How We Reached This Point
If we go back ten or fifteen years, television was a simple business. You produced content, broadcast it, advertisers followed, and distributors ensured the signal reached households. Distribution was invisible. It was taken for granted.
Then the world changed. Slowly, and then all at once.
The internet was first an addition. Then an alternative. Then a habit. Then the standard. In the meantime, streaming services, apps, subscriptions, and direct relationships with users emerged. It did not happen overnight, but it happened clearly enough for those looking ahead to see where it was leading.
Some reacted. Others waited.
One Idea, One Moment, One Missed Turning Point
A few years ago, while I briefly worked at Hayat, we discussed technology and its role in the future of television. At the time, Hayat had something most domestic media did not. An app. Functional. Ready to be far more than just an additional screen.
The idea was simple at its core, but significant in its consequences. Not to treat the app as just another channel, but as the foundation of proprietary distribution. Especially toward the diaspora. Especially toward audiences already seeking a direct relationship with content.
The idea did not move forward. It was considered too complex. Too expensive. Too risky. At the time, that assessment sounded reasonable.
Today, viewed from this point, it sounds familiar.
While Some Waited, Others Decided
At the same time, elsewhere, decisions were being made faster. Global streaming services did not build empires because they had better content. They built them because they understood one thing before everyone else. Whoever controls distribution controls the game.
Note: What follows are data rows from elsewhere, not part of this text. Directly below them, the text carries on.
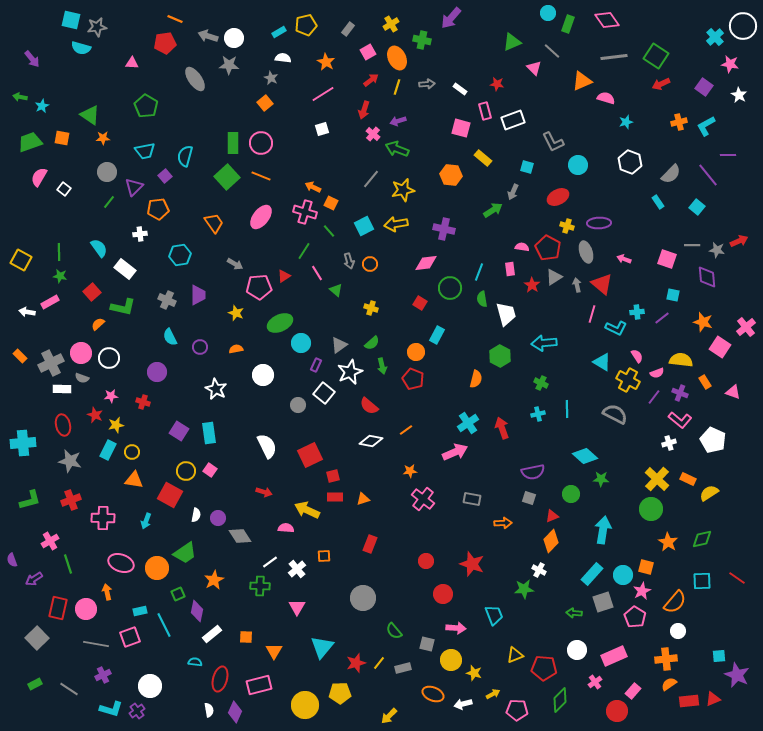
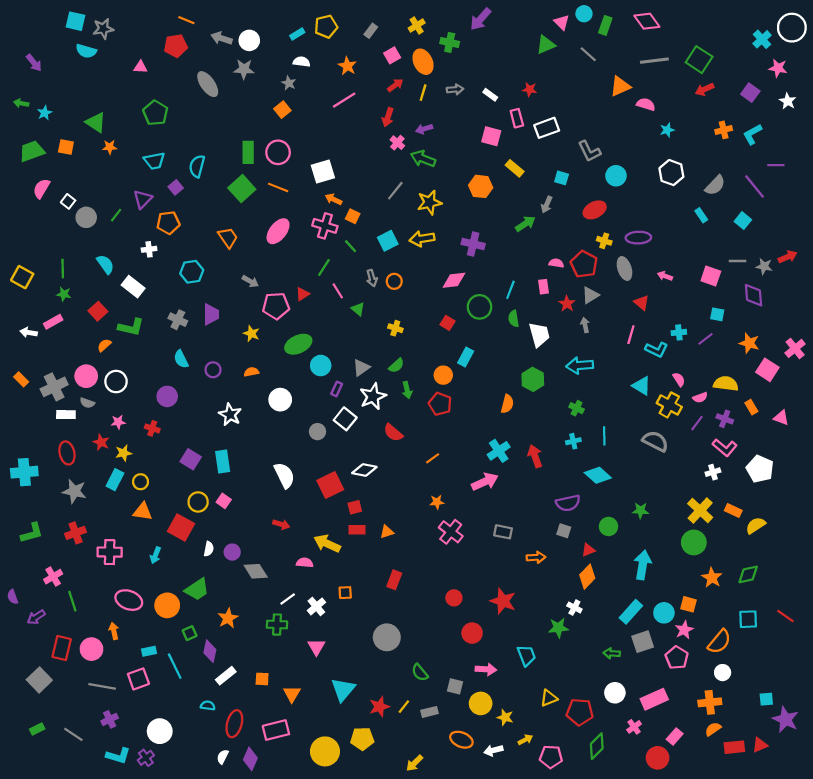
pink triangle: (534, 68) -> (562, 22), moved
white square: (322, 129) -> (323, 172), moved, size x1.6
gray circle: (107, 172) -> (86, 217), moved
red triangle: (602, 284) -> (642, 303), size x0.7
gray arrow: (577, 285) -> (585, 325), moved
white diamond: (371, 441) -> (364, 470), moved
cyan diamond: (585, 456) -> (598, 475), moved
white semicircle: (209, 710) -> (223, 757), turned -144

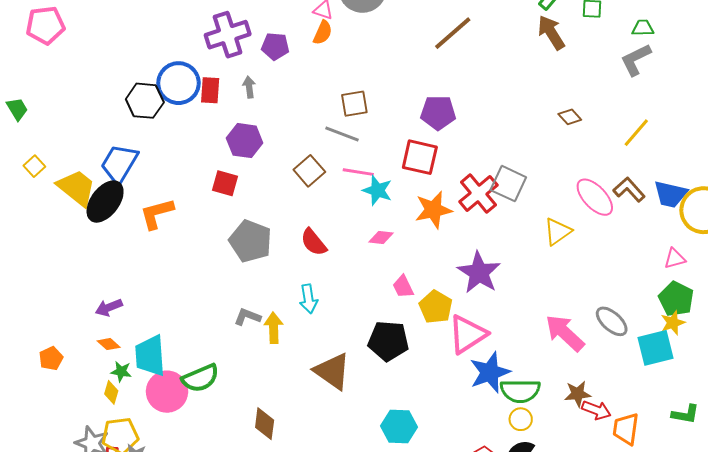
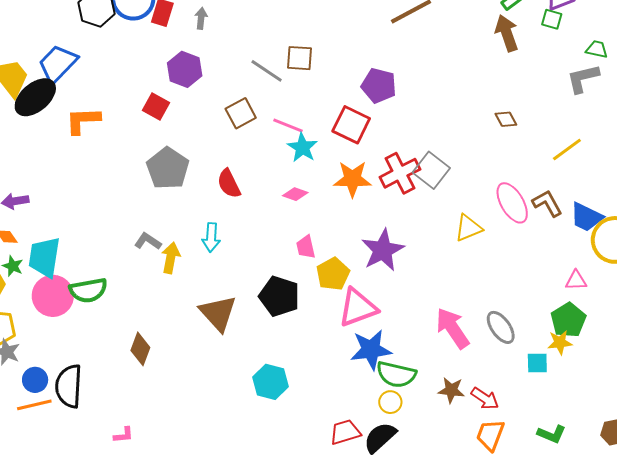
gray line: (342, 134) -> (267, 71), moved
cyan square: (656, 348) -> (537, 363), size x0.6
red arrow: (596, 410) -> (485, 398), moved

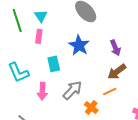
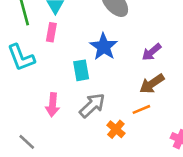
purple arrow: (115, 48) -> (152, 52), turned 70
cyan rectangle: (54, 64) -> (81, 70), moved
cyan L-shape: (18, 73) -> (21, 58), moved

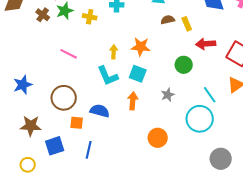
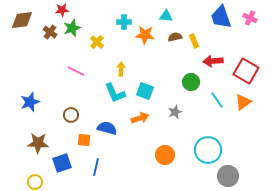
yellow cross: (90, 17) -> (97, 42), moved, turned 32
orange star: (141, 47) -> (145, 35), moved
cyan line: (210, 95) -> (217, 100), moved
brown circle: (64, 98) -> (71, 115), size x0.6
orange arrow: (133, 101) -> (140, 118), turned 66
cyan circle: (200, 119) -> (208, 150), moved

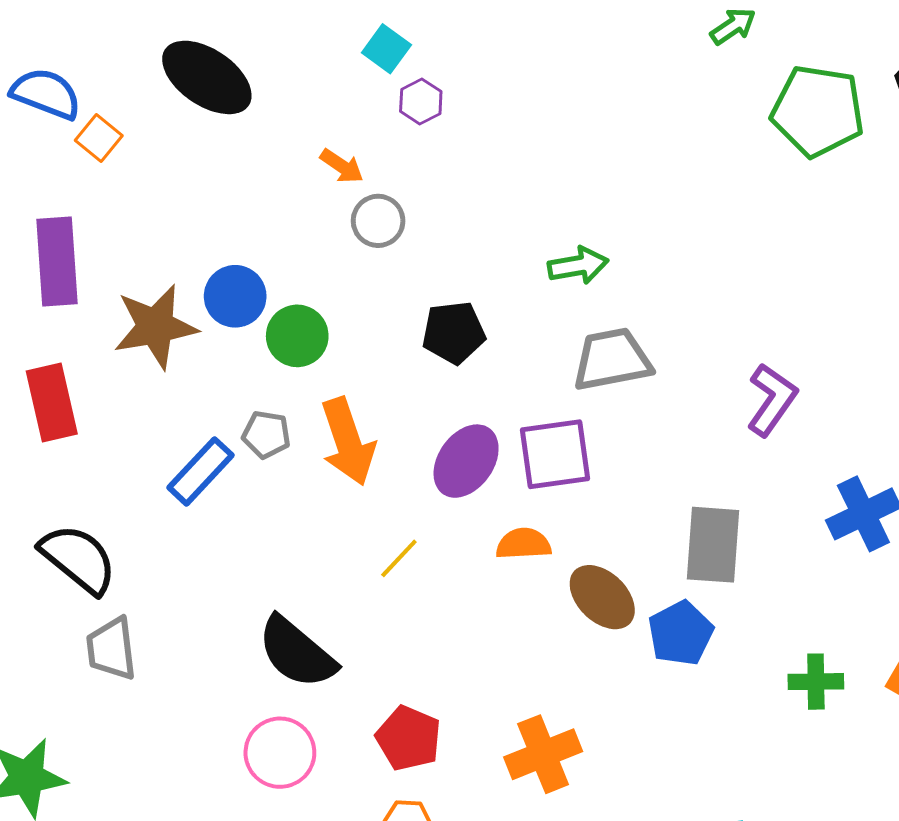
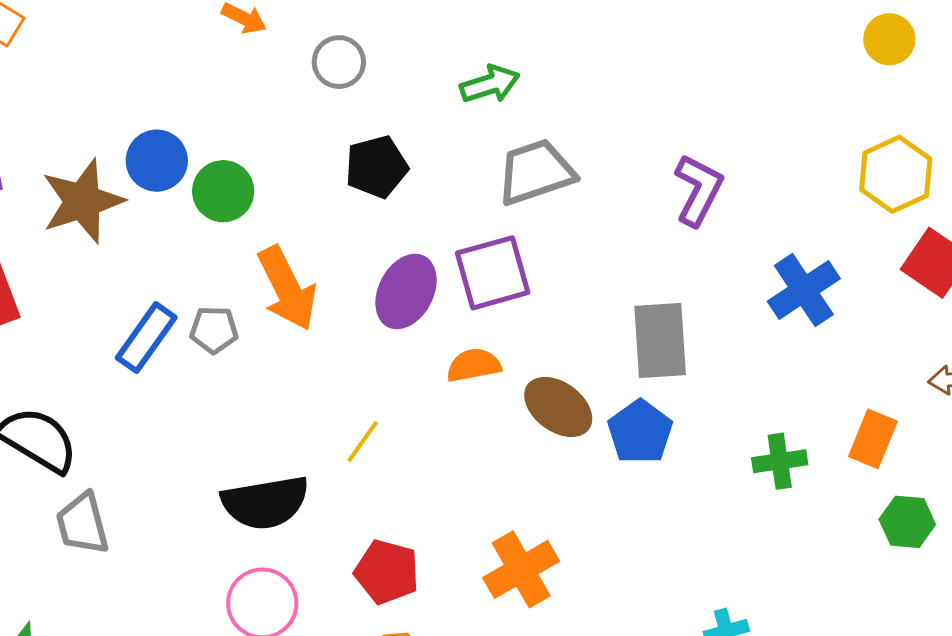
gray circle: (378, 221) -> (339, 62), moved
gray pentagon: (266, 435) -> (214, 330), moved
yellow line: (399, 558) -> (363, 442), moved
black semicircle: (297, 652) -> (265, 503), turned -42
Regional media came to understand this as well. Not all at the same time, not all with equal success, and not completely, but early enough to retain at least part of control over their distribution. Their platforms are not perfect, but they are theirs.
At home, however, distribution continued to be treated as someone else’s concern. Until it became a weapon.
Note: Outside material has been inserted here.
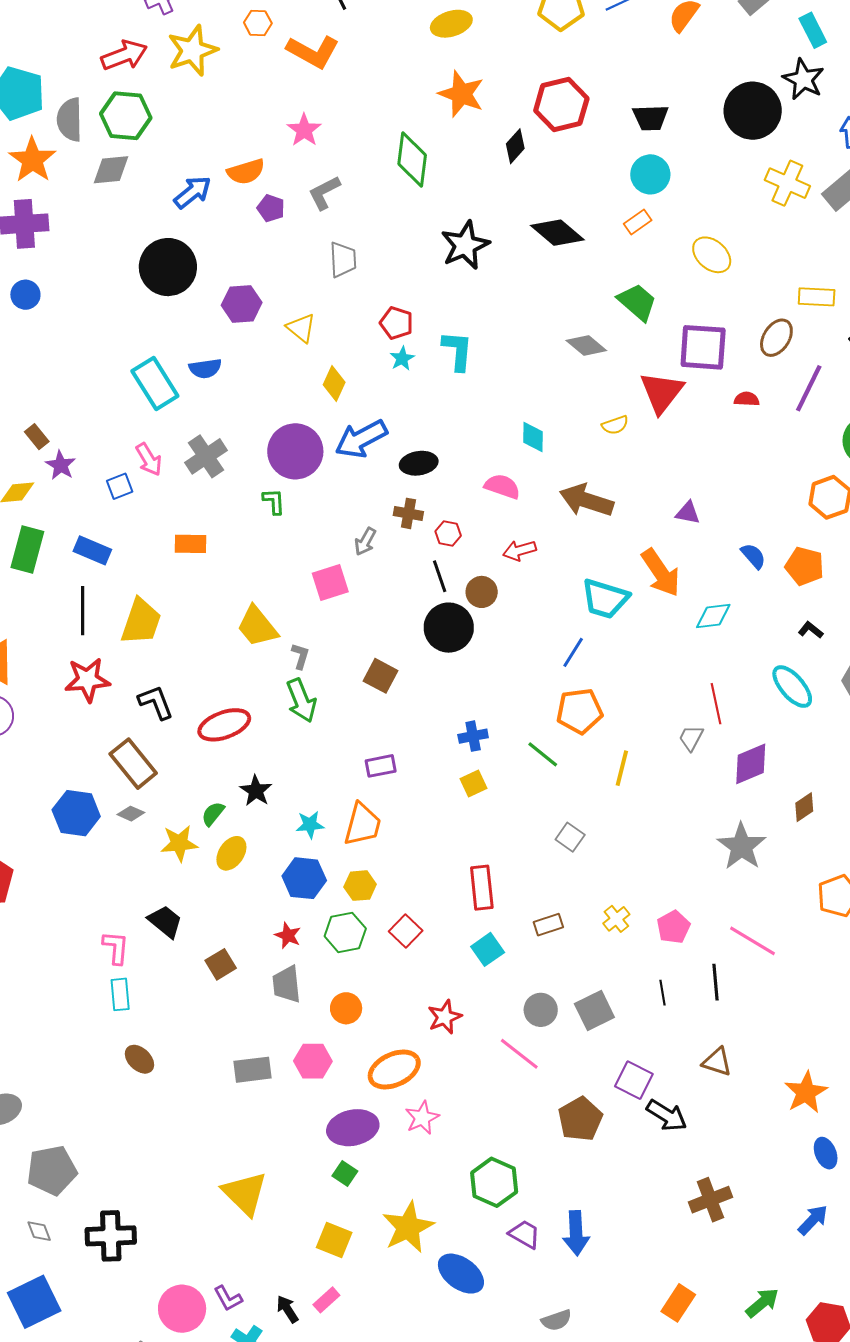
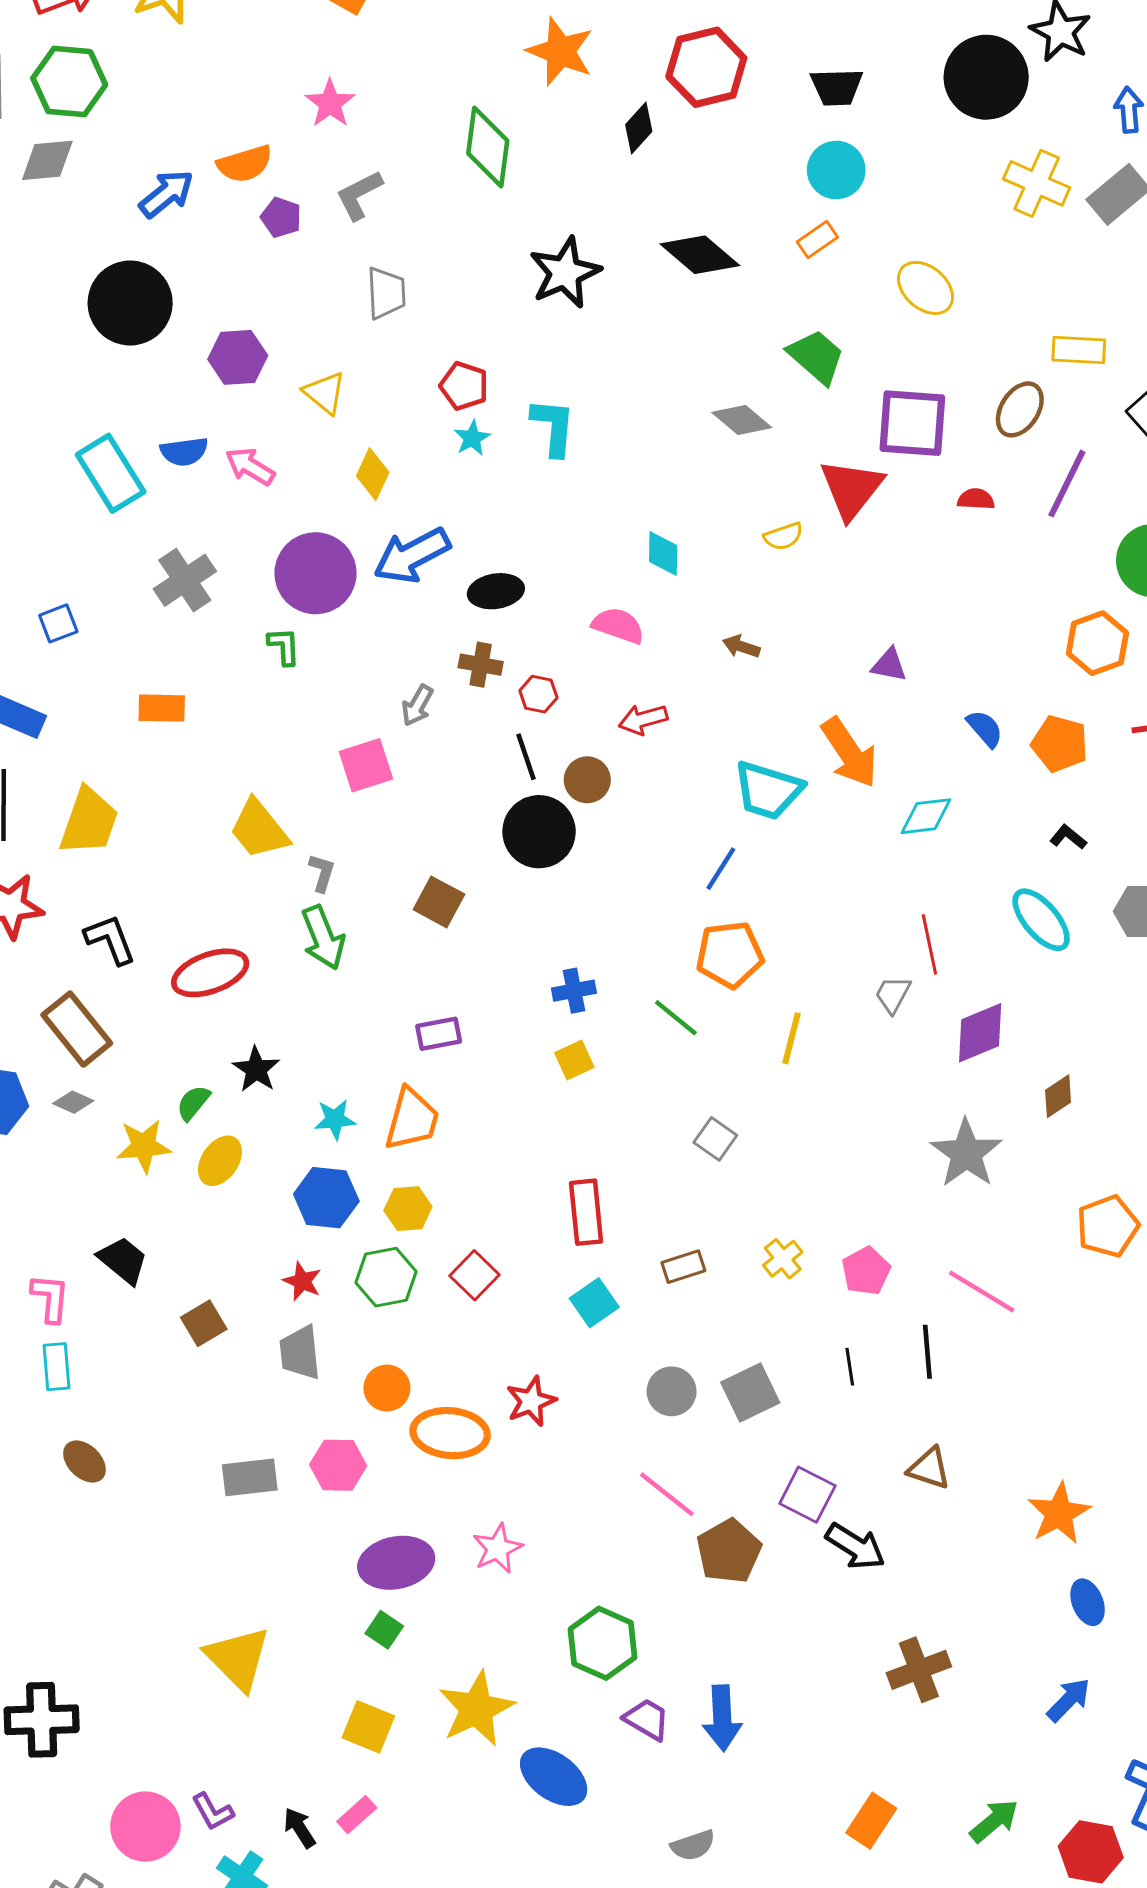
pink arrow: (149, 459) -> (250, 466), moved, turned 152
brown arrow: (587, 500) -> (741, 646), size x0.5
pink line: (519, 1054) -> (667, 1494), moved
orange ellipse: (394, 1070) -> (450, 1433), moved, turned 30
When the Lights Come On, the Architecture Becomes Visible
What we are witnessing today is not a technical dispute. Nor a legal precedent. It is a collision between two business models. One that has spent years building control over access to users, and another that relinquished that control, believing the system would remain stable.
The problem is that systems rarely remain stable.
When a media outlet has no direct relationship with its audience, every negotiation becomes a battle. Every signal interruption becomes a drama. Every decision made by others becomes an existential threat.
And then everyone asks the same question. How did we get here?
The Question That Comes Too Late
The truth is uncomfortable, but simple.
We did not arrive here yesterday. We arrived here years ago, each time a strategic decision was postponed because it was not urgent. Each time the future seemed too complex to deal with today.
What today looks like a crisis is, in reality, an invoice for past decisions.
Hayat is an example here. BH Telecom is an actor. But the issue is far broader than either name. The issue is the entire media and advertising industry in Bosnia and Herzegovina.
If this situation has any value for the industry, it is this: a reminder that the media business does not break in courtrooms, but in planners and calendars five, ten, or fifteen years earlier.
Some markets in the region learned this lesson earlier, each in its own way and with different consequences.
Global players wrote it into their strategies in advance, turning distribution into the foundation of their business.
Bosnia and Herzegovina is now going through the same lesson, only with a delay.
And so the question that remains is not whether this specific dispute is justified, legal, or politically motivated. That is a question for other columns and other media.
The real question for this industry is this: how many regional media outlets today are still operating on assumptions from the past, convinced that tectonic changes are happening somewhere else, to someone else?
Because one thing is certain. Distribution never waits for you to be ready. At some point, it simply stops being yours.